- Title card from the first episode
- Genre: Horror; Mystery; Thriller;
- Based on: "The Langoliers" by Stephen King
- Teleplay by: Tom Holland
- Directed by: Tom Holland
- Starring: Patricia Wettig; Dean Stockwell; David Morse; Mark Lindsay Chapman; Frankie Faison; Baxter Harris; Kimber Riddle; Christopher Collet; Kate Maberly; Bronson Pinchot;
- Music by: Vladimir Horunzhy
- Country of origin: United States
- No. of episodes: 2

Production
- Running time: 180 minutes
- Production company: Laurel Entertainment

Original release
- Network: ABC
- Release: May 14 – May 15, 1995

= The Langoliers (miniseries) =

The Langoliers is a horror miniseries about ten airline passengers who become accidental witnesses to the mysteries of time. It was directed and written by Tom Holland and based on the novella by Stephen King from the four-part anthology book Four Past Midnight. The series was produced by Mitchell Galin and David R. Kappes, for Laurel Entertainment, Inc. It originally aired May 14–15, 1995 on the ABC network in episodes of 1½ hours each.

==Plot==
During a red-eye flight from Los Angeles to Boston, several passengers awaken to find that the rest have disappeared, leaving behind personal belongings and even surgical implants. Those remaining are pilot Brian Engle (deadheading on the flight), MI6 assassin Nick Hopewell, schoolteacher Laurel Stevenson, tool and die worker Don Gaffney, violinist Albert Kaussner, troubled teen Bethany Sims, mystery author Bob Jenkins, blind girl Dinah Bellman, sleepy businessman Rudy Warwick, and Type A bond trader Craig Toomy.

Brian and Nick find the cockpit empty and Brian takes the controls. Craig demands an explanation and then has a psychotic episode that enables Dinah, a telepath, to enter his thoughts. After failing to establish communication with either air traffic control or other flights, Brian redirects the flight from Boston to Bangor, Maine, angering Craig, who insists he must attend an important business meeting.
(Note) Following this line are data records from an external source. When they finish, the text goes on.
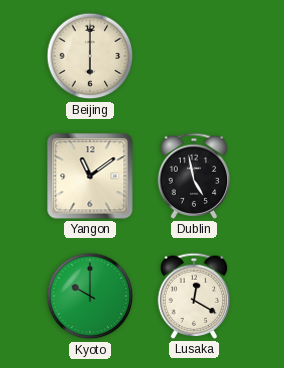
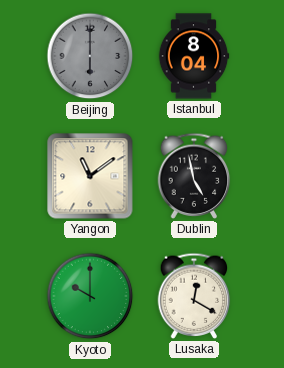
Beijing dial: cream -> grey
Istanbul: none -> 8:04
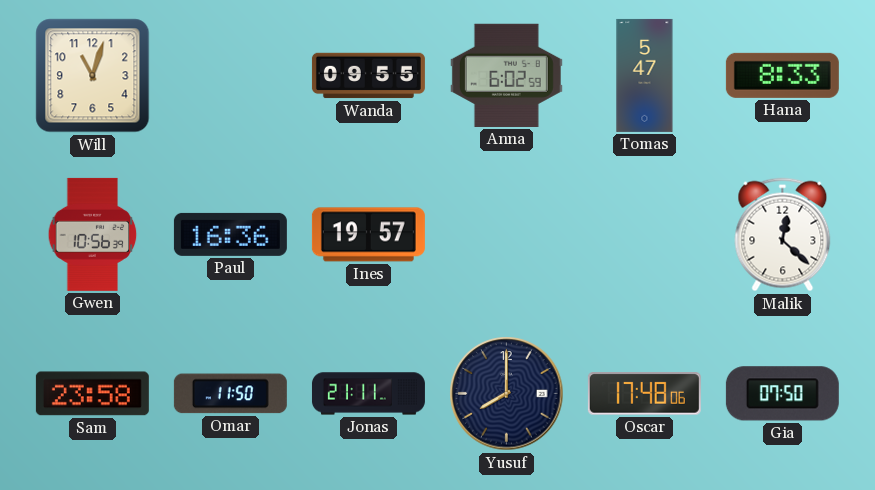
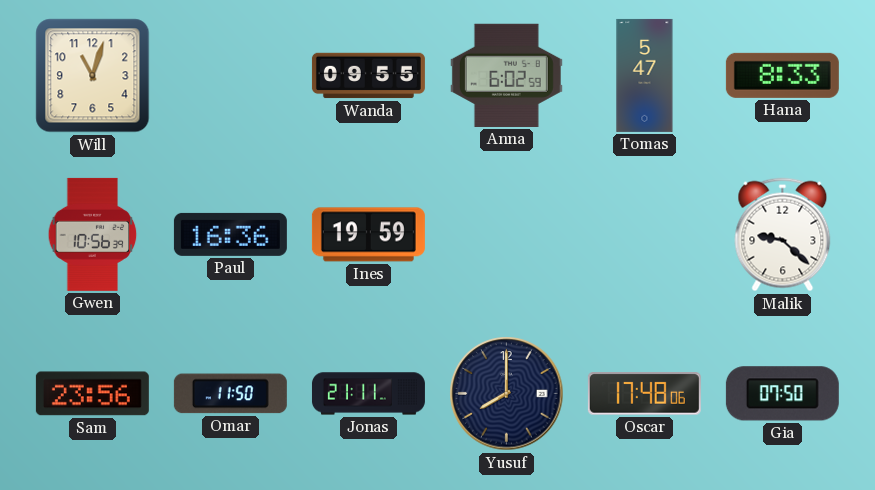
Ines: 19:57 -> 19:59
Malik: 12:22 -> 9:22
Sam: 23:58 -> 23:56
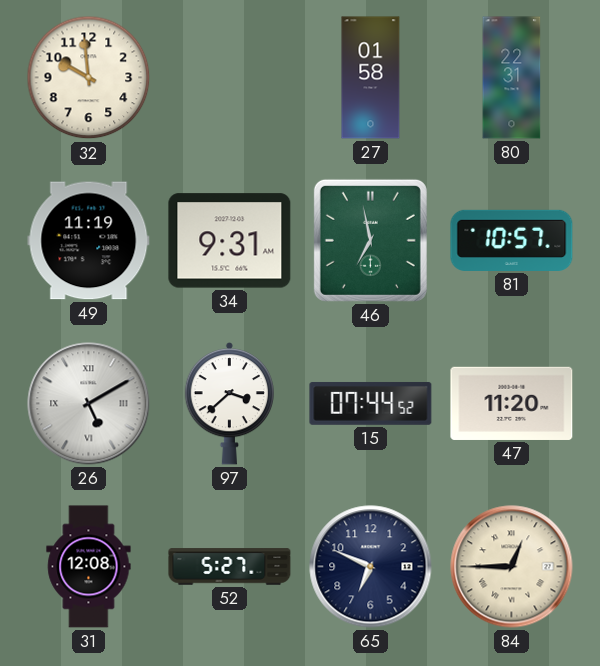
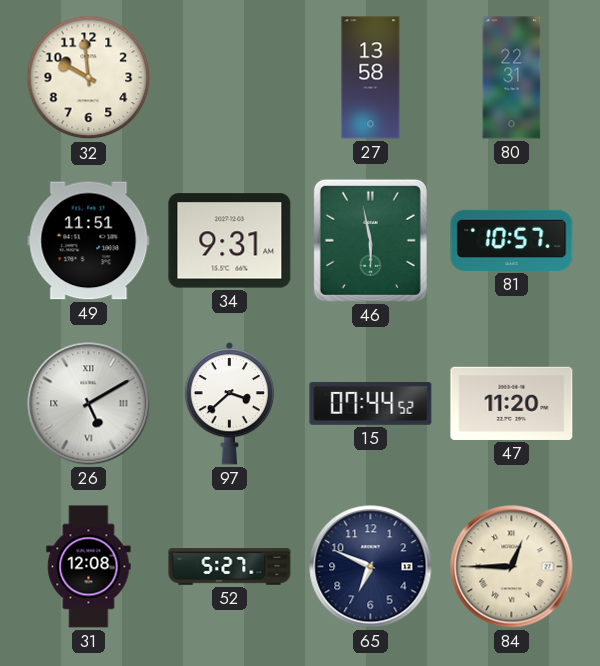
27: 01:58 -> 13:58
49: 11:19 -> 11:51
46: 6:58 -> 5:58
The group finds the airport deserted and without power. They soon discover that everything around them is dull and lifeless, with matches failing to light, sounds lacking echo, and food having no taste. Dinah reports hearing a strange crackling sound in the distance, while Bob deduces that the plane passed through a time rip, sending them to a past moment empty of people and energy. Craig’s mental state continues to worsen, and he begins experiencing hallucinations of his abusive father. He finds a gun in an airport locker and takes Bethany hostage. Albert counterattacks and is shot, but the bullet falls harmlessly to the ground. Nick ties Craig's arms and says that they must find a way to leave before the source of the noise arrives. While restrained, Craig tells Dinah that his father warned him about the Langoliers, monsters that chase and eat lazy children.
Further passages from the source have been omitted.